Оно было одновременно тихим, как шепот, и мощным, и оно накатывалось волнами, и в ритме их угадывалась, чудилась, неведомая мне смесь горя и радости, конца и начала.
Сердце мое не выдержало. Я закрыл глаза. Мне казалось, что я умер, что меня уже нет в живых, и лишь дух мой плывет по волнам эха, которое становилось все тише и тише, пока совсем не умерло в невообразимой дали. Дух еще осознавал себя какое-то время, у него еще было «я», но оно все истончалось, это «я», таяло, пока совсем не'исчезло, и дух перестал принадлежать мне, потому что меня не было…
Не знаю, сколько времени я был без сознания, наверное, вечность, но пришел я в себя от голоса Бруно Казальса и острого запаха детства.
«Мы в Лондоне, господин Харин», — сказал он поанглийски, и я ответил:
«О, йес, ай си».
Я действительно видел, что мы в Лондоне, хотя запах был запахом моего детства и Вышнего Волочка — острый крепкий запах конского навоза.
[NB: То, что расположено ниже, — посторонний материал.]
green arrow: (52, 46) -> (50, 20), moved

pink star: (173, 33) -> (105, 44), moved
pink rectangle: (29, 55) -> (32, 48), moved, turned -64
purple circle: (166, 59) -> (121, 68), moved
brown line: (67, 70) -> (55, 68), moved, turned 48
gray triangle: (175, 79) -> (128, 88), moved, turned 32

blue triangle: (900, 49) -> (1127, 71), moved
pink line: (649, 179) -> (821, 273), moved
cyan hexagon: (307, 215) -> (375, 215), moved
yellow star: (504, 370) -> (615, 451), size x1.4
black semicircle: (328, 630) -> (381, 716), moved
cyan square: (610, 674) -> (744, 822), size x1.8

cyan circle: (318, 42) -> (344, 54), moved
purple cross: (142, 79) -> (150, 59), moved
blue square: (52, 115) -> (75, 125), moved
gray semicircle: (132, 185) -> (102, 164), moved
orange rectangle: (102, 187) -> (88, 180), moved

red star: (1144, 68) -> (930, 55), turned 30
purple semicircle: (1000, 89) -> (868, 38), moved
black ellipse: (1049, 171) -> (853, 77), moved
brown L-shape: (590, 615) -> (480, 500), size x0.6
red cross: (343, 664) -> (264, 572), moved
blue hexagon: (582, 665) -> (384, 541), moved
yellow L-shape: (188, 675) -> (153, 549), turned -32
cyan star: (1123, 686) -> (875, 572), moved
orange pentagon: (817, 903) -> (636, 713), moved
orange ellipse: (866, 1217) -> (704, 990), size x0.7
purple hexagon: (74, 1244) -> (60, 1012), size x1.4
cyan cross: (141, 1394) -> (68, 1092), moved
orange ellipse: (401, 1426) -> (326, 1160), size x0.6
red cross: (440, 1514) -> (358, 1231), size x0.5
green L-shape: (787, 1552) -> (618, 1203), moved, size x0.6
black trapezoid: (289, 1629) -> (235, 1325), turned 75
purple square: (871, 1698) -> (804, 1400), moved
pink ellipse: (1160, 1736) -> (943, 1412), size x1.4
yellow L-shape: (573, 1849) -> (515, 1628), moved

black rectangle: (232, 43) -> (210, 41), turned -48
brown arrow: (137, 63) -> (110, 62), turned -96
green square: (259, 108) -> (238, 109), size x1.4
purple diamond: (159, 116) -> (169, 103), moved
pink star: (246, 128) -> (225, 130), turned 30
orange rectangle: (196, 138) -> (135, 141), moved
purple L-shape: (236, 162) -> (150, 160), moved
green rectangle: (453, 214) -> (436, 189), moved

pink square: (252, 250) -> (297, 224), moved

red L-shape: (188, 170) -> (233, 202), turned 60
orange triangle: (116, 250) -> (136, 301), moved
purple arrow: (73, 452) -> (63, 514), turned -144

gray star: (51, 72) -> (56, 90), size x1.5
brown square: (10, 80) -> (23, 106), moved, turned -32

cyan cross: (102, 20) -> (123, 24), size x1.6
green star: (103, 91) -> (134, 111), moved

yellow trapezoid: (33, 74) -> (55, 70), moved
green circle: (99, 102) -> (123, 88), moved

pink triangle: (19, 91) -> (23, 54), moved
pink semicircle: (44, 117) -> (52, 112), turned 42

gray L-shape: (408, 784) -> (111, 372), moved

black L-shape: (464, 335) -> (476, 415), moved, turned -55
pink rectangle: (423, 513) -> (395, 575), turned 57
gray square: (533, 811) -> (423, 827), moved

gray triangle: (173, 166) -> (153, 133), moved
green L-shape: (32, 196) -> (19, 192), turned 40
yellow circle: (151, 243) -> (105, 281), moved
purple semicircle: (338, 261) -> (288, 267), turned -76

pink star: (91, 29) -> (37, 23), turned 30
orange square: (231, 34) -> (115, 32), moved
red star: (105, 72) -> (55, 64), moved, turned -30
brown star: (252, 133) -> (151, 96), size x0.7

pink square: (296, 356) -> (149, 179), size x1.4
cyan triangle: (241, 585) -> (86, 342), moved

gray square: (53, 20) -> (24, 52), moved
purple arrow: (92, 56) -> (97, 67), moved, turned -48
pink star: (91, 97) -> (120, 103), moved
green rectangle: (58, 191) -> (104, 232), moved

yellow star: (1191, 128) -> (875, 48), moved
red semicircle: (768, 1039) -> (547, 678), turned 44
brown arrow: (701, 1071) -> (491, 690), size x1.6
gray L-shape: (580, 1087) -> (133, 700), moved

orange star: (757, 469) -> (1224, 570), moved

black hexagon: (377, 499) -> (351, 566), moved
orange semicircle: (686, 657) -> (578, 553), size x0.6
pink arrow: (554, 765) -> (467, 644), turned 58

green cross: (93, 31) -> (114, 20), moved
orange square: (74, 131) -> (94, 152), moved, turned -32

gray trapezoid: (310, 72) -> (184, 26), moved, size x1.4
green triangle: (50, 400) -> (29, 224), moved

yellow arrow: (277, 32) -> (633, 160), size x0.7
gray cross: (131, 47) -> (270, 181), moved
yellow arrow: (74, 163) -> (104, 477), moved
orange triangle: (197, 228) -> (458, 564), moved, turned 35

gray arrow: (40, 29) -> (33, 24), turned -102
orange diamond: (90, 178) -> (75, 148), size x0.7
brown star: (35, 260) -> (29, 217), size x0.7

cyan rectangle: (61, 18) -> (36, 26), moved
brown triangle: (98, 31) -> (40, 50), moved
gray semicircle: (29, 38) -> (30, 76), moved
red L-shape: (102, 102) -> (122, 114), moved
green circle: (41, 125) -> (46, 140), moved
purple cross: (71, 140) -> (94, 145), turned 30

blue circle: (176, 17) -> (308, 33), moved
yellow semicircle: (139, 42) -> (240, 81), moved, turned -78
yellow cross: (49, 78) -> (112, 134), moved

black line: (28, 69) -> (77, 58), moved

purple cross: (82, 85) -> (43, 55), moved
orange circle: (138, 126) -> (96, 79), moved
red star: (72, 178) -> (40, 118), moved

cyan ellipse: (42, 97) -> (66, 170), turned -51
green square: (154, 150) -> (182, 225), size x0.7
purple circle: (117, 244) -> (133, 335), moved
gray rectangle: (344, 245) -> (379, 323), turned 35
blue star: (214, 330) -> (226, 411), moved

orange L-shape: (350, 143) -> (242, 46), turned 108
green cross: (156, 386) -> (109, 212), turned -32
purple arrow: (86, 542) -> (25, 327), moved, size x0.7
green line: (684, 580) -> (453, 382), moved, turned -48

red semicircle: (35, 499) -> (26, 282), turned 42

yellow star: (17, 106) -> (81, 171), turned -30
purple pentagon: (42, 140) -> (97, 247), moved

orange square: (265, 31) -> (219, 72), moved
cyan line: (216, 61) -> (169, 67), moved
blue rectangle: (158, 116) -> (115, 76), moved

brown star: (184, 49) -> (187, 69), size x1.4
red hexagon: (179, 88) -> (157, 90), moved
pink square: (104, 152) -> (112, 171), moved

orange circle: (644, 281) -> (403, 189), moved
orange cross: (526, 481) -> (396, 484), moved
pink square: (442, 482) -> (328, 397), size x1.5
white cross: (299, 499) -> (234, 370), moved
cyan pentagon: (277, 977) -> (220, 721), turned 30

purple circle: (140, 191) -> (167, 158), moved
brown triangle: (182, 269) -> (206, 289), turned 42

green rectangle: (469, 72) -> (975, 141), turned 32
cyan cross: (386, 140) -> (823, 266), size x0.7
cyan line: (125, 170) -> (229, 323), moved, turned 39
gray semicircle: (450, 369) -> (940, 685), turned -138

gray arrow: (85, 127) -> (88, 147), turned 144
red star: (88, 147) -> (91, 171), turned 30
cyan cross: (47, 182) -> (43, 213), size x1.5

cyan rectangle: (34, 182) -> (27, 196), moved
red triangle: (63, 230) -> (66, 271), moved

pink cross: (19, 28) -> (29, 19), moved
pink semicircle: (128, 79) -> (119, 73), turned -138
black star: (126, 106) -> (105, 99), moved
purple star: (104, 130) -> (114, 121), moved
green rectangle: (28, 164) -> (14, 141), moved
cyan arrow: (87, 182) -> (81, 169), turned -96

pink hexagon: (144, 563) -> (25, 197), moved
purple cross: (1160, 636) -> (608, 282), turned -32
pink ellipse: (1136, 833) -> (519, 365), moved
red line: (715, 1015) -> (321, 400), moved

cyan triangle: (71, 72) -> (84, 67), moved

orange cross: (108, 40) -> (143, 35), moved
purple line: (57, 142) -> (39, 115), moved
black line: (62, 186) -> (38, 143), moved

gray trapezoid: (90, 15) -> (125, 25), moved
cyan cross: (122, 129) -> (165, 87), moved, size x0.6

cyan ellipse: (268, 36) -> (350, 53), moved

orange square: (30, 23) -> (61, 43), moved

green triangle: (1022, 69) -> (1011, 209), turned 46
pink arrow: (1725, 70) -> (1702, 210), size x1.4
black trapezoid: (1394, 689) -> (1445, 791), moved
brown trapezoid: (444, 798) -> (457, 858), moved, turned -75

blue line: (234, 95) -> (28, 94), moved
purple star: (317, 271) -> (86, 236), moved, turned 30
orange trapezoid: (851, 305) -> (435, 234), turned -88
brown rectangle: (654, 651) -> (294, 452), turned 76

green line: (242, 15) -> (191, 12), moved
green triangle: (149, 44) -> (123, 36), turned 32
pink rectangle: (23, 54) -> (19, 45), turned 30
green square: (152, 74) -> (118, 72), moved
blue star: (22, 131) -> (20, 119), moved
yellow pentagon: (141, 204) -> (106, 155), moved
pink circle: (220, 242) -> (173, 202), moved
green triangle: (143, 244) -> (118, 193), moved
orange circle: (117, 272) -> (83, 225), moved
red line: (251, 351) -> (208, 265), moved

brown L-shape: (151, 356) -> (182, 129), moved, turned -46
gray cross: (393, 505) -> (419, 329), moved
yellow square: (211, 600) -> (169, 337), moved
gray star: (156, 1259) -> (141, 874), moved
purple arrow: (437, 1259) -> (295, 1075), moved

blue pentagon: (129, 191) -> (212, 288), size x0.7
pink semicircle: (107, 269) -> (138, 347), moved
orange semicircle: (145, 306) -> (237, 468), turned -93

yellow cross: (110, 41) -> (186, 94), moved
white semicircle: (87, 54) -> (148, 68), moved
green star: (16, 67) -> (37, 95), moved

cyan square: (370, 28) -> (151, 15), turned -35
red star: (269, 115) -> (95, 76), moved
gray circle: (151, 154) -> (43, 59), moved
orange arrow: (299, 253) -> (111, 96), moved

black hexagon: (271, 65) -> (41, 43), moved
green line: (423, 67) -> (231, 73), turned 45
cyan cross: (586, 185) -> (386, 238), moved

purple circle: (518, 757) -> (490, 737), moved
Но сделаем перерыв, друзья мои, я вижу, что и вы устали…
Не успел экипаж, как окрестили себя постоянные слушатели Владимира Григорьевича, снова занять свои привычные места в шестьдесят восьмой комнате, как в дверь постучали, и вошел врач.
— Милости просим, Юрий Анатольевич, — сказал Владимир Григорьевич.
— Я не помешаю? У вас у всех такой сосредоточенный вид…
— Владимир Григорьевич продолжит рассказ, — сказал Ефим Львович. — Я вчера полночи ворочался, не мог заснуть от ожидания.
— Мы ведь уже в Лондоне, гордо сказала Анечка, и местоимение «мы» никому не показалось неуместным.
— В Лондоне? — изумился Юрий Анатольевич. — Ведь вы рассказывали о том, как попали… — Врач замялся, и на лице его появилось смущенное выражение. Видно было, что ему неловко было произнести слово «будущее».
— Из двадцать второго века Владимир Григорьевич отправился в девятнадцатый, в Лондон, — с плохо скрываемым торжеством объяснила Анечка. — Я раньше рассказывала об одном удивительном экстрасенсе Хыоме, и Владимир Григорьевич попросил своих хозяев разрешить ему посетить на обратном пути Англию.
— Ничего себе обратный путь, — покачал головой доктор, — небольшой крюк в век.
— Побольше, — сказал Константин Михайлович. Он на несколько секунд поднял глаза к потолку, наморщил страдальчески лоб, что-то беззвучно пошептал и вдруг торжествующе выкрикнул: — Сто двадцать семь лет!